Brinton wrote with passion, clarity, and consistency on behalf of worker self-activity and self-management, and he decried those who reinforced passivity, apathy, cynicism, pecking orders, and alienation among workers. To him, this oppressive behavior was as prevalent among state socialists and communist parties as it was among capitalists, because it enabled rulers and would-be rulers of every political stripe to deceive and manipulate those in whose name they claimed to act. Today, when a new crop of so-called democratic socialists are seeking state power, allegedly on behalf of working people, Brinton’s work is as relevant as ever.
Praise for For Workers' Power
“An eloquent testimony to Maurice Brinton’s life and works ... The work he started and the vision he held are as valid now as they were fifty years ago. The struggle, as they say, continues, and there is much here that can inform that struggle.”
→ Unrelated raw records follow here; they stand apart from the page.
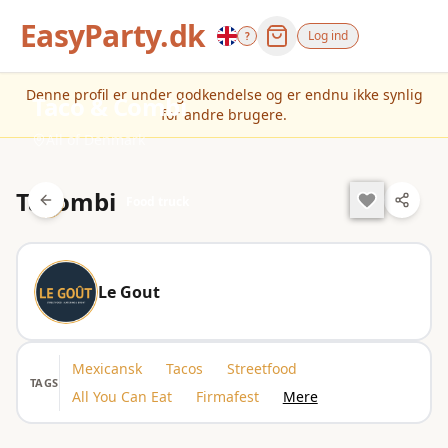
EasyParty.dk
Log ind
?
Denne profil er under godkendelse og er endnu ikke synlig
Taco & Combi
for andre brugere.
All of Denmark
Tacombi
Food truck
Le Gout
Mexicansk
Tacos
Streetfood
TAGS
All You Can Eat
Firmafest
Mere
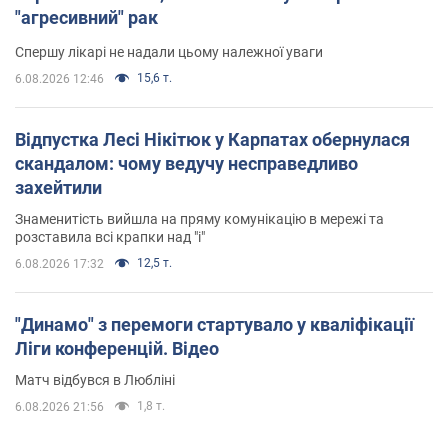
"агресивний" рак
Спершу лікарі не надали цьому належної уваги
15,6 т.
6.08.2026 12:46
Відпустка Лесі Нікітюк у Карпатах обернулася
скандалом: чому ведучу несправедливо
захейтили
Знаменитість вийшла на пряму комунікацію в мережі та
розставила всі крапки над "і"
12,5 т.
6.08.2026 17:32
"Динамо" з перемоги стартувало у кваліфікації
Ліги конференцій. Відео
Матч відбувся в Любліні
1,8 т.
6.08.2026 21:56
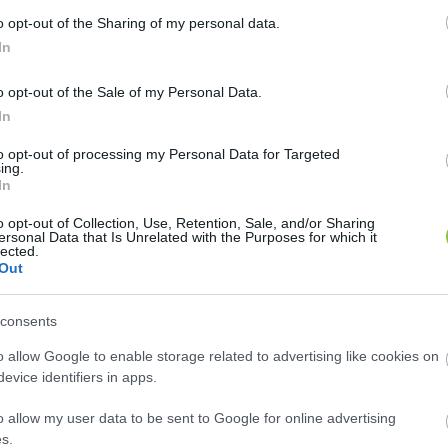
o opt-out of the Sharing of my personal data.
oztató alapján a 24.hu.
In
o opt-out of the Sale of my Personal Data.
In
dár őrnagya, Freytag Péter közölte: a Védelmi Tanács
– a belügyi szervekkel szorosan együttműködve – bizt
to opt-out of processing my Personal Data for Targeted
ing.
.
In
o opt-out of Collection, Use, Retention, Sale, and/or Sharing
ersonal Data that Is Unrelated with the Purposes for which it
lected.
Out
consents
o allow Google to enable storage related to advertising like cookies on
H145M helikopterek a légi légvédelmi feladatok ellát
evice identifiers in apps.
 ismeretlen, beazonosíthatatlan légi jármű vagy eszk
o allow my user data to be sent to Google for online advertising
s.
—Richard Alexander, author of Anarchists in the Spanish Civil War
“For Workers’ Power is a rousing collection of dozens of essays ... [that] permeate with an intensely critical eye toward how everyday working people have and can liberate themselves from the oppression, drudgery, and weight of capitalism, while avoiding what Brinton saw as pseudo- or counterrevolutionary methods of many leftists.”
—Dana Williams, International Labor and Working-Class History
Maurice Brinton (1923–2005) lived most of his life in London. He was a founding member of the Solidarity group and wrote some of the twentieth century’s most important critiques of authoritarian socialism.
David Goodway is a British historian. His books include Anarchist Seeds beneath the Snow: Left-Libertarian Thought and British Writers from William Morris to Colin Ward.